YANGON, Myanmar - Myanmar's junta, facing global outrage for spurning international assistance, appeared to relent yesterday, saying it would allow its Asian neighbors to oversee the distribution of foreign relief to cyclone survivors.
It also approved a visit by U.N. Secretary-General Ban Ki-moon and prepared to host a meeting of aid donors, while claiming that losses from the May 2-3 disaster exceeded $10 billion.
A three-day official period of mourning was to begin today for the dead, which numbered more than 78,000, according to official figures. Another 56,000 people are missing.

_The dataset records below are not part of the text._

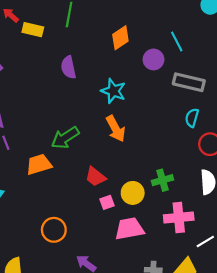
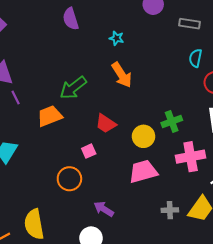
gray rectangle: (189, 82) -> (189, 24), size x0.7
cyan star: (113, 91) -> (117, 38), size x0.6
pink square: (107, 202) -> (89, 151), moved

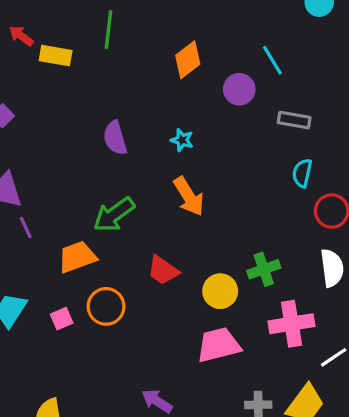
purple semicircle: (71, 19) -> (115, 138), moved
pink square: (89, 151) -> (62, 319), moved
orange circle: (69, 179) -> (106, 306), moved

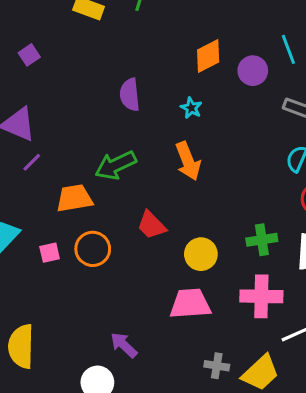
orange diamond: (188, 60) -> (208, 56), moved
purple line: (26, 227) -> (32, 162), turned 60
green cross: (264, 269) -> (262, 240), moved

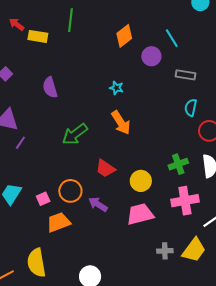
orange diamond: (208, 56) -> (124, 36), moved
purple semicircle: (130, 95) -> (50, 87), moved
orange trapezoid: (74, 198) -> (58, 222), moved
purple arrow: (124, 345) -> (98, 204), moved

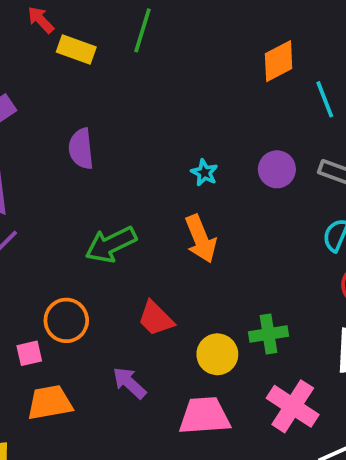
orange diamond: (124, 36) -> (279, 61), moved
purple circle: (151, 56) -> (277, 169), moved
green cross: (178, 164) -> (268, 334), moved
orange circle: (70, 191) -> (66, 320), moved
pink cross: (185, 201) -> (293, 406), turned 32

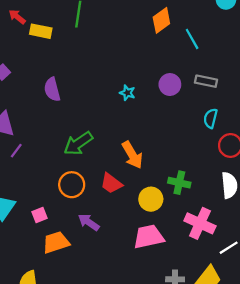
orange arrow: (201, 239) -> (132, 155), moved
orange circle: (66, 320) -> (72, 185), moved
green cross: (268, 334) -> (179, 183), turned 30
purple arrow: (129, 383) -> (89, 222), moved

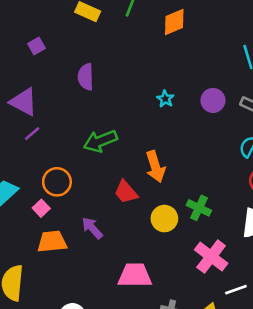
orange diamond: (161, 20) -> (174, 22), moved
orange circle: (72, 185) -> (57, 182), moved
pink square: (39, 215) -> (41, 208), turned -35
pink trapezoid: (149, 237) -> (135, 275), moved

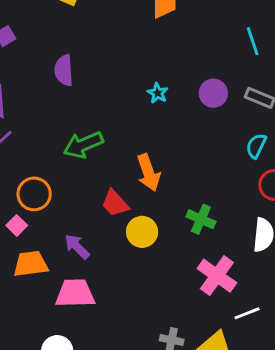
yellow circle: (164, 219) -> (142, 232), moved
pink trapezoid: (135, 275) -> (75, 293), moved

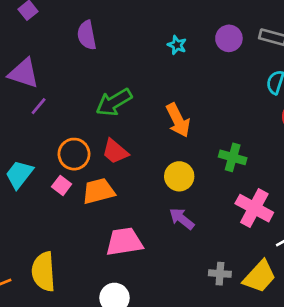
red trapezoid: (115, 203) -> (115, 151), moved
purple arrow: (77, 247) -> (182, 219), moved
orange trapezoid: (31, 264) -> (98, 191), moved

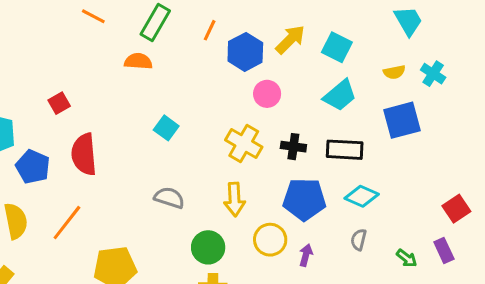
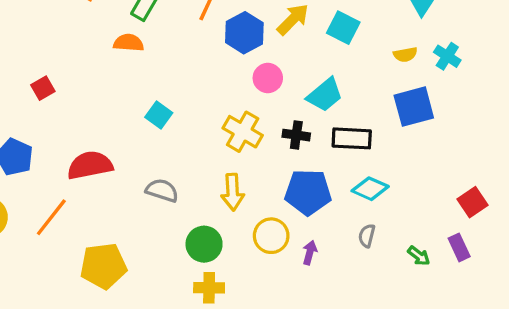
cyan trapezoid: (340, 95) -> (325, 95), moved
red semicircle: (84, 154) -> (90, 165), moved, turned 84

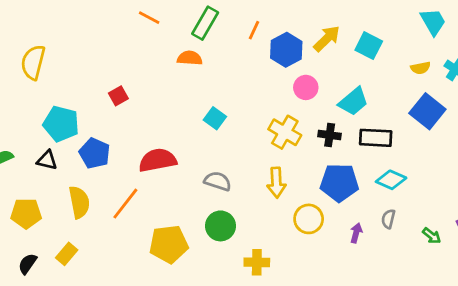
blue square: (414, 107) -> (427, 111), turned -36
green circle: (204, 244) -> (220, 226), moved
purple arrow: (310, 253) -> (356, 233), moved

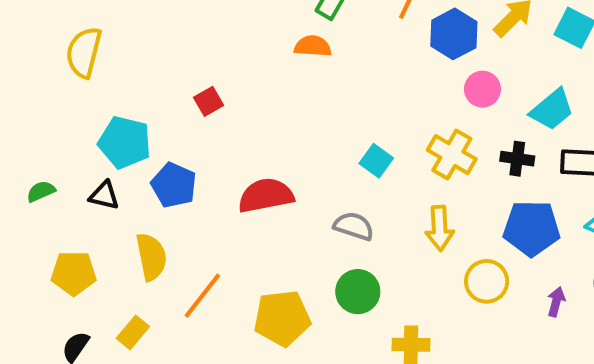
cyan square: (215, 118) -> (376, 161), moved
orange line: (125, 204) -> (202, 296), moved

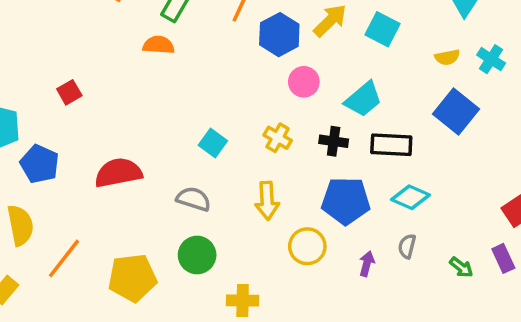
yellow cross: (452, 155) -> (278, 138), size x0.7

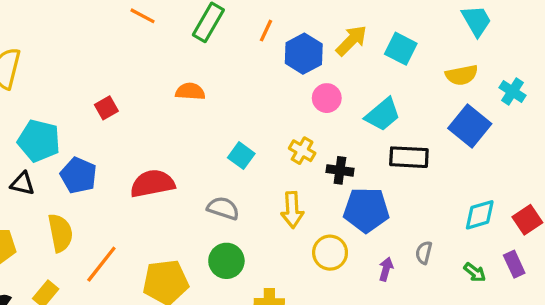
orange semicircle: (159, 45) -> (190, 91), moved
yellow semicircle: (447, 57) -> (462, 75), size x1.4
cyan cross: (491, 59) -> (513, 91), moved
black cross: (334, 141) -> (340, 170), moved
cyan diamond: (411, 197) -> (480, 215), moved, turned -40

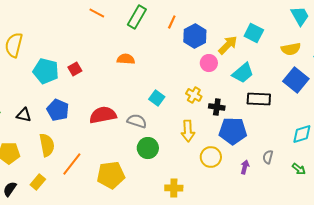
yellow arrow: (351, 40) -> (228, 45), moved
cyan pentagon: (39, 141) -> (46, 71), moved
gray semicircle: (223, 208) -> (137, 121), moved
green circle: (226, 261) -> (148, 148), moved

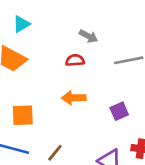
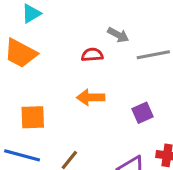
gray arrow: (88, 36) -> (118, 35), moved

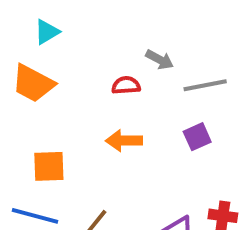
purple square: (143, 113) -> (197, 137), moved

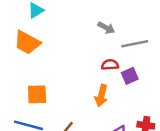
red semicircle: (126, 85) -> (110, 65), moved
orange arrow: (124, 141) -> (101, 96), moved, turned -75

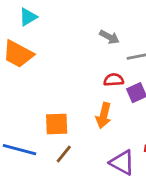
orange square: (37, 94) -> (57, 124), moved

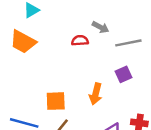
red semicircle: (114, 80) -> (80, 41), moved

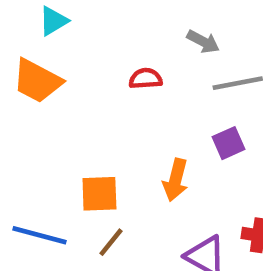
gray arrow: (100, 27) -> (203, 42), moved

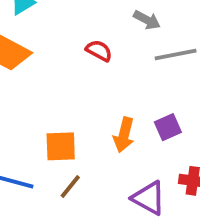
red semicircle: (146, 79) -> (99, 51), turned 32
purple square: (229, 143) -> (168, 127), moved

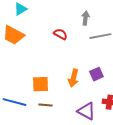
gray arrow: (147, 20) -> (85, 18), turned -112
brown line: (70, 187) -> (45, 105), turned 56

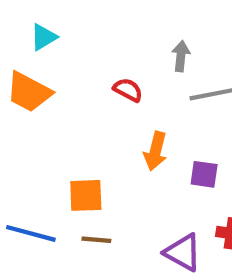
purple square: (96, 74) -> (204, 174), turned 32
orange arrow: (73, 78) -> (155, 151), moved

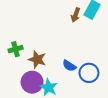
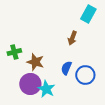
brown arrow: (76, 15) -> (72, 38), moved
blue semicircle: (69, 66) -> (66, 68), turned 80

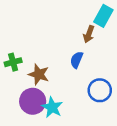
brown arrow: (72, 38) -> (89, 34), moved
blue semicircle: (66, 68) -> (77, 60), moved

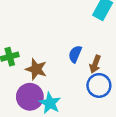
brown arrow: (89, 34) -> (95, 64), moved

Conditions, especially in the hard-hit low-lying Irrawaddy Delta, remain precarious for survivors, who face disease, malnutrition and exposure to the elements.
Heavy rain fell again yesterday, said the International Federation of Red Cross and Red Crescent Societies, noting that such weather can have the benefit of providing clean water for those able to catch the downpour with plastic sheeting.
"However, the rain for many others simply adds to the misery as they look forward to their 18th night in often wretched conditions," the agency said. "In addition, access to already relatively inaccessible locations remains very difficult."
The organization was concerned about the distribution of relief supplies, saying "Reports indicate that in most of the bigger affected townships, basic relief and food is available but much less so in the more remote areas."
It added that there seemed to be problems even at some of the temporary relief camps set up by the government:
"While significant relief is getting through, there are indications of mounting frustration among many displaced communities."
Myanmar, responding to entreaties from its Southeast Asia neighbors, promised yesterday that it would let them into the cyclone-devastated areas to oversee and help distribute foreign assistance.
In Singapore, an emergency meeting of foreign ministers from the 10 countries of the Association of Southeast Asian Nations agreed to set up an ASEAN-led task force for distributing foreign aid.
Myanmar agreed to open its doors to medical teams from all ASEAN countries, said Singapore's Foreign Minister George Yeo.
ASEAN member Thailand had already sent teams in, as did non-ASEAN neighbors India and China.